By default, SeqTools raises an EvaluationError in such cases, and sets the original exception as its cause. Let's observe this in action:


In [ ]:
import math
import random
import seqtools

def f1(x):
    return math.sqrt(x)  # this will fail for negative values

def f2(x):
    return x + 1

data = [random.randint(0, 100) for _ in range(100)]
data[-1] *= -1

out = seqtools.smap(f1, data)
out = seqtools.smap(f2, out)
out = seqtools.smap(f1, out)

Due to on-demand execution, we are still unaware of the upcoming failure for the last item. But when we evaluate the items...


In [ ]:
list(out)

The ValueError that caused the failure is detailed first. Unfortunately, the origin of the error is ambiguous because f1 is used twice in this pipeline. To alleviate this issue, the exception message of the resulting EvaluationError provides additional clarifications: it tells where the failing mapping was defined, here on the first mapping of f1.

If you prefer working with the original directly and skip the EvaluationError, you can enable the 'passthrough' error mode which does just that:


In [ ]:
seqtools.seterr(evaluation='passthrough')

list(out)

In [ ]:
seqtools.seterr(evaluation='wrap')  # revert to normal behaviour

Errors inside worker

Background workers used by prefetch or load_buffers do not share the execution space of the main program. As a result, exceptions raised while evaluating an element inside a worker happen asynchronously and separately from the main program.

To hide this aspect from end-users, SeqTools tries to store errors and report them when appropriate. Let's see this in action:


In [ ]:
import time

fast_out = seqtools.prefetch(out, max_buffered=10)

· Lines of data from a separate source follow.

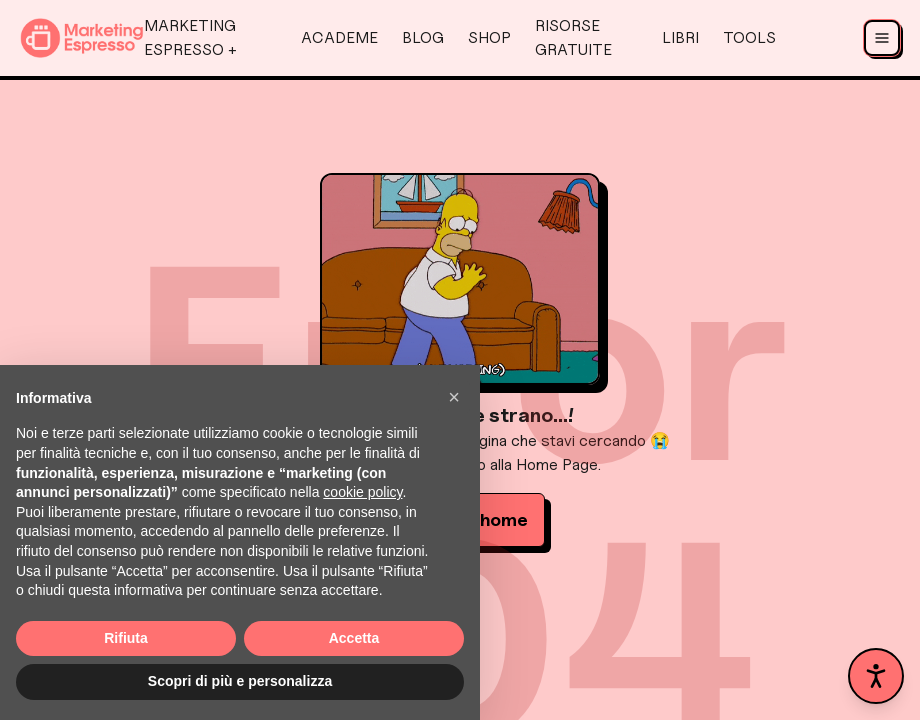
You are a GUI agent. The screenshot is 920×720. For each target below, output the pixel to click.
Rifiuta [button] (126, 638)
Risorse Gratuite (573, 37)
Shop (489, 37)
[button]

# evaluate all elements normally
for i in range(len(fast_out) - 1):
    fast_out[i]

time.sleep(1)

All valid elements were read normally. By waiting one extra second, we are now certain that the final element has been evaluated (and raised a ValueException), but no error is raised until an explicit read is attempted:


In [ ]:
fast_out[-1]

Note that the workers will continue working just fine after the error. If desired, you can catch the exception and continue reading other values.

This approach greatly facilitates debugging but has limitations to be aware of:

  • Process-based workers cannot save errors that cannot be pickled, in particular exception types defined inside a function.
  • Error tracebacks must be saved and then reconstructed. Some information is lost during this process and you won't be able to navigate inside the execution stack with a debugger.